Reproduce all the entries exactly and keep the pictures out.
START RAW DATA
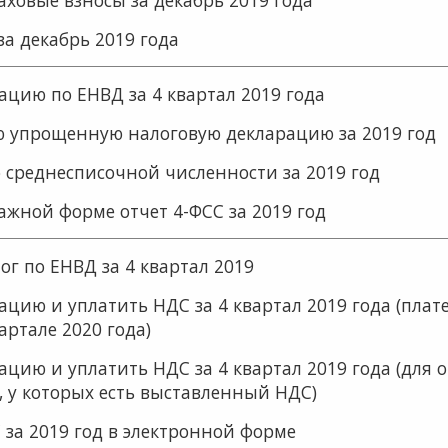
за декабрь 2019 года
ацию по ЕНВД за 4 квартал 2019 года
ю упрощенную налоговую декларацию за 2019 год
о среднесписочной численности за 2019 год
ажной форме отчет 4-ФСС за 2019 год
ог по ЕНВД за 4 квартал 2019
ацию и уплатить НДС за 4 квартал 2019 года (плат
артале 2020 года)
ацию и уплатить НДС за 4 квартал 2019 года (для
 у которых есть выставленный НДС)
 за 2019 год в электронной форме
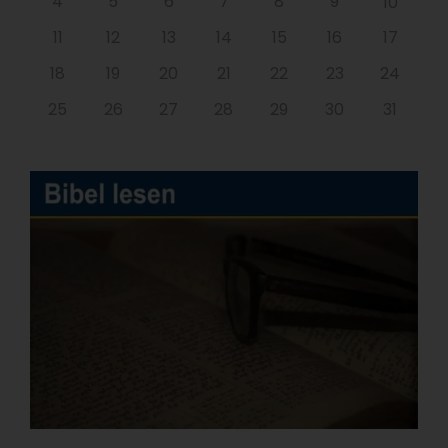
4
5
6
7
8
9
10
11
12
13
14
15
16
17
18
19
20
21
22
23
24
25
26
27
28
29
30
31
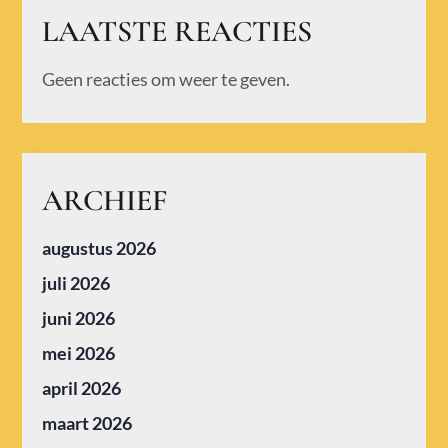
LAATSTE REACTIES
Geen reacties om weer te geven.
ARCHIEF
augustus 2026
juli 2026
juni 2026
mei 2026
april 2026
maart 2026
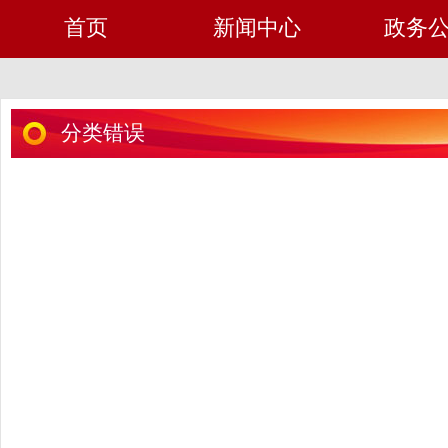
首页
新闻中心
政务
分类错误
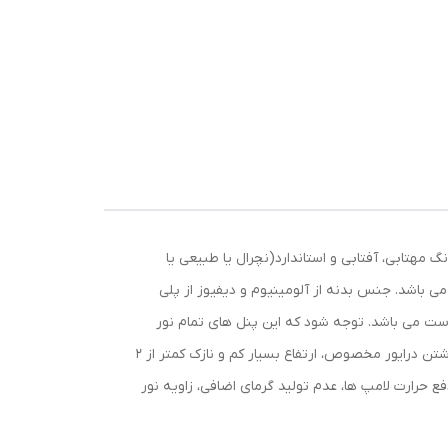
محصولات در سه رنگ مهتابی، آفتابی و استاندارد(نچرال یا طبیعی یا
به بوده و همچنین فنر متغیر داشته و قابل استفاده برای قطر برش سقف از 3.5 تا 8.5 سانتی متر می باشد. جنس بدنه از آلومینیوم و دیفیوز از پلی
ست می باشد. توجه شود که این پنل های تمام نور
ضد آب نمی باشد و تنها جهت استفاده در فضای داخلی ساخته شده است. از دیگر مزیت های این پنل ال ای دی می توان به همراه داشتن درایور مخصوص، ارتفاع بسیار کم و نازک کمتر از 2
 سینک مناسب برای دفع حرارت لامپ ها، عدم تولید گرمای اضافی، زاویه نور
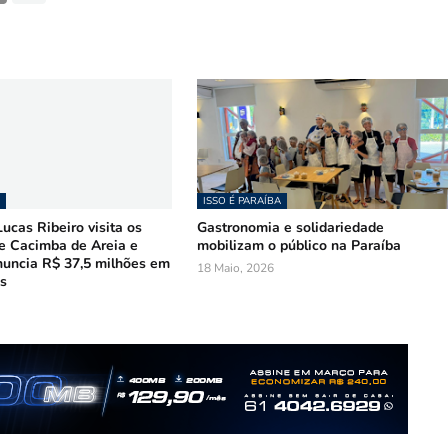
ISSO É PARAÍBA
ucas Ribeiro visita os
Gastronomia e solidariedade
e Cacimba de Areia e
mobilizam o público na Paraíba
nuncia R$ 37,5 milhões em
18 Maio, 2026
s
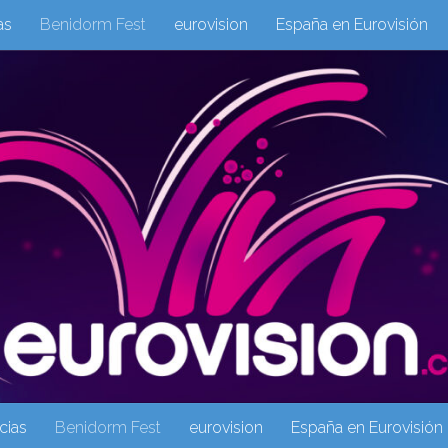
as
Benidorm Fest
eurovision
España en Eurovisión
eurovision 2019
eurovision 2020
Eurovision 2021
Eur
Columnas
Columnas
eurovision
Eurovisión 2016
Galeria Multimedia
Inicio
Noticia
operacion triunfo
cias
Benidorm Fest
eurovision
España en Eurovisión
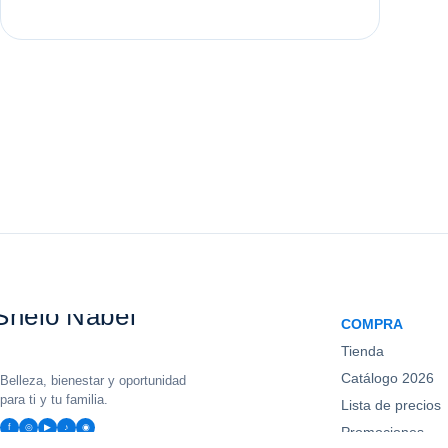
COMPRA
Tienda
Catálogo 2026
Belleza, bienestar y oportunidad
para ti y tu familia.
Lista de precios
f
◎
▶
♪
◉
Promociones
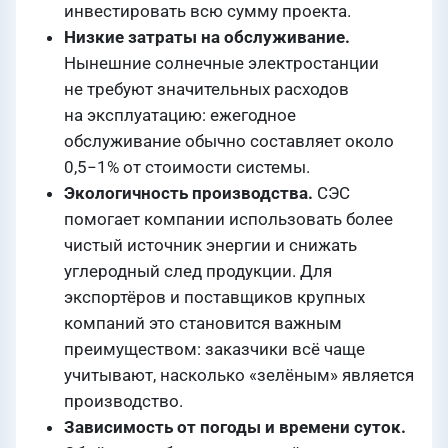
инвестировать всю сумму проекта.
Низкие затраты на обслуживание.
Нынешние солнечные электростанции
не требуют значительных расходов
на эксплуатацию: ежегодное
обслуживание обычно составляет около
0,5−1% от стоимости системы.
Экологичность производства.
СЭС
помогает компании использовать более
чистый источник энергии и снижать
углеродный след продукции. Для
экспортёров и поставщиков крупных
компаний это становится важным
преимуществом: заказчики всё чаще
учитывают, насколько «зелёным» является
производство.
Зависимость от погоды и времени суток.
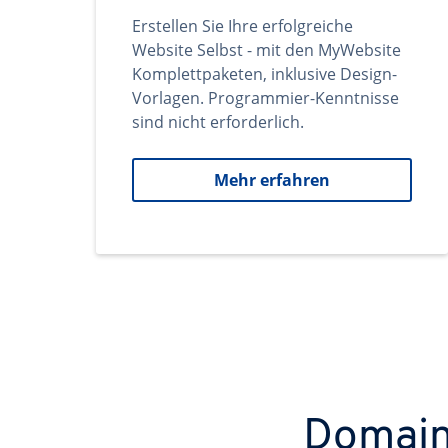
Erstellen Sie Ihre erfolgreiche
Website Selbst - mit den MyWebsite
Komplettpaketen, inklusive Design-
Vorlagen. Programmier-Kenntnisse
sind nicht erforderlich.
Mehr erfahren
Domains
END RAW DATA
> _WRITTEN ANSWER_
за декабрь 2019 года
ацию по ЕНВД за 4 квартал 2019 года
ю упрощенную налоговую декларацию за 2019 год
о среднесписочной численности за 2019 год
ажной форме отчет 4-ФСС за 2019 год
ог по ЕНВД за 4 квартал 2019
ацию и уплатить НДС за 4 квартал 2019 года (плат
артале 2020 года)
ацию и уплатить НДС за 4 квартал 2019 года (для
 у которых есть выставленный НДС)
 за 2019 год в электронной форме
4
5
6
7
8
9
10
11
12
13
14
15
16
17
18
19
20
21
22
23
24
25
26
27
28
29
30
31
LAATSTE REACTIES
Geen reacties om weer te geven.
ARCHIEF
augustus 2026
juli 2026
juni 2026
mei 2026
april 2026
maart 2026
首页
新闻中心
政务
分类错误
محصولات در سه رنگ مهتابی، آفتابی و استاندارد(نچرال یا طبیعی یا
به بوده و همچنین فنر متغیر داشته و قابل استفاده برای قطر برش سقف از 3.5 تا 8.5 سانتی متر می باشد. جنس بدنه از آلومینیوم و دیفیوز از پلی
ست می باشد. توجه شود که این پنل های تمام نور
ضد آب نمی باشد و تنها جهت استفاده در فضای داخلی ساخته شده است. از دیگر مزیت های این پنل ال ای دی می توان به همراه داشتن درایور مخصوص، ارتفاع بسیار کم و نازک کمتر از 2
 سینک مناسب برای دفع حرارت لامپ ها، عدم تولید گرمای اضافی، زاویه نور
ISSO É PARAÍBA
ucas Ribeiro visita os
Gastronomia e solidariedade
e Cacimba de Areia e
mobilizam o público na Paraíba
nuncia R$ 37,5 milhões em
18 Maio, 2026
s
as
Benidorm Fest
eurovision
España en Eurovisión
eurovision 2019
eurovision 2020
Eurovision 2021
Eur
Columnas
Columnas
eurovision
Eurovisión 2016
Galeria Multimedia
Inicio
Noticia
operacion triunfo
cias
Benidorm Fest
eurovision
España en Eurovisión
COMPRA
Tienda
Catálogo 2026
Belleza, bienestar y oportunidad
para ti y tu familia.
Lista de precios
f
◎
▶
♪
◉
Promociones
инвестировать всю сумму проекта.
Низкие затраты на обслуживание.
Нынешние солнечные электростанции
не требуют значительных расходов
на эксплуатацию: ежегодное
обслуживание обычно составляет около
0,5−1% от стоимости системы.
Экологичность производства.
СЭС
помогает компании использовать более
чистый источник энергии и снижать
углеродный след продукции. Для
экспортёров и поставщиков крупных
компаний это становится важным
преимуществом: заказчики всё чаще
учитывают, насколько «зелёным» является
производство.
Зависимость от погоды и времени суток.
Erstellen Sie Ihre erfolgreiche
Website Selbst - mit den MyWebsite
Komplettpaketen, inklusive Design-
Vorlagen. Programmier-Kenntnisse
sind nicht erforderlich.
Mehr erfahren
Domains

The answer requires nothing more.